Systematic reviews of telephone and SMS reminders find that they significantly improve attendance to health care providers, with SMS reminders being as effective as phone call reminders and postal reminders (Car et al. 2012; Hasvold, 2011). More broadly, the evidence indicates that SMS messages can change behaviour when aimed at short-term behavioural outcomes (Fjeldsoe et al. 2009). However, the UK Behavioural Insights Team (BIT) has found that the content of the message is also very important.
Early trials have found that adding a person’s name to the a text message increases the likelihood that someone will pay a court fine (Behavioural Insights Team, 2012) and more recent trials have found that emphasizing the costs to the healthcare system can increase attendance rates (Hallsworth et al., in submission). Similarly, personable and personal messages increased attendance substantially (Kirkman et al., in submission). The trials run by the Behavioural Insights Team have also found that bland and impersonal text messages can have no impact on attendance whatsoever.

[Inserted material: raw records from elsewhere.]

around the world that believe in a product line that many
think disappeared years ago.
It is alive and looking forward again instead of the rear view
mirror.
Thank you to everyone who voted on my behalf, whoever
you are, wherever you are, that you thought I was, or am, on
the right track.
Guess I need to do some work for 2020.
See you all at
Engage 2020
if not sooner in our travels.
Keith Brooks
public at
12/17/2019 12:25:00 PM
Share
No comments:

Text messages are currently used in some New South Wales (NSW) hospitals to encourage people to attend their outpatient appointments. However, these messages are not sent out as routine practice.

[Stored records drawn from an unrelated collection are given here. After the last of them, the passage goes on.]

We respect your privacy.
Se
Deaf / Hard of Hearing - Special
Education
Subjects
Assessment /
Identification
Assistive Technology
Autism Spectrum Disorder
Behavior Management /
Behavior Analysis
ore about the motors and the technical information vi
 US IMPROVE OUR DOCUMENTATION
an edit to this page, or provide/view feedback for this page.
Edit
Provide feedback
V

In this trial, a NSW hospital will trial the whether 8 text messages will increase the likelihood of people attending their outpatient appointments. Testing various text messages will allow us to further the science on persuasive messages and lead to cost savings for the hospital.
The content of these messages shall focus on: lost revenue to the hospital, lost revenue to other patients, revenue gains to the hospital, revenue gains to patients, aggregated losses to the hospital, a notice that people are free not to attend but they should cancel in advance or that their failure to turn up shall be recorded.
These messages were chosen as they are based on prior work, namely Prospect theory (Kahneman & Tversky, 1979), meta analyses into the use of the phrase "But you are free" (Carpenter, 2013) and some unpublished work by the Behavioural Insights Team. These phrases all have theoretical underpinnings, but this study shall test whether or not these theoretical underpinnings translate into an applied policy setting.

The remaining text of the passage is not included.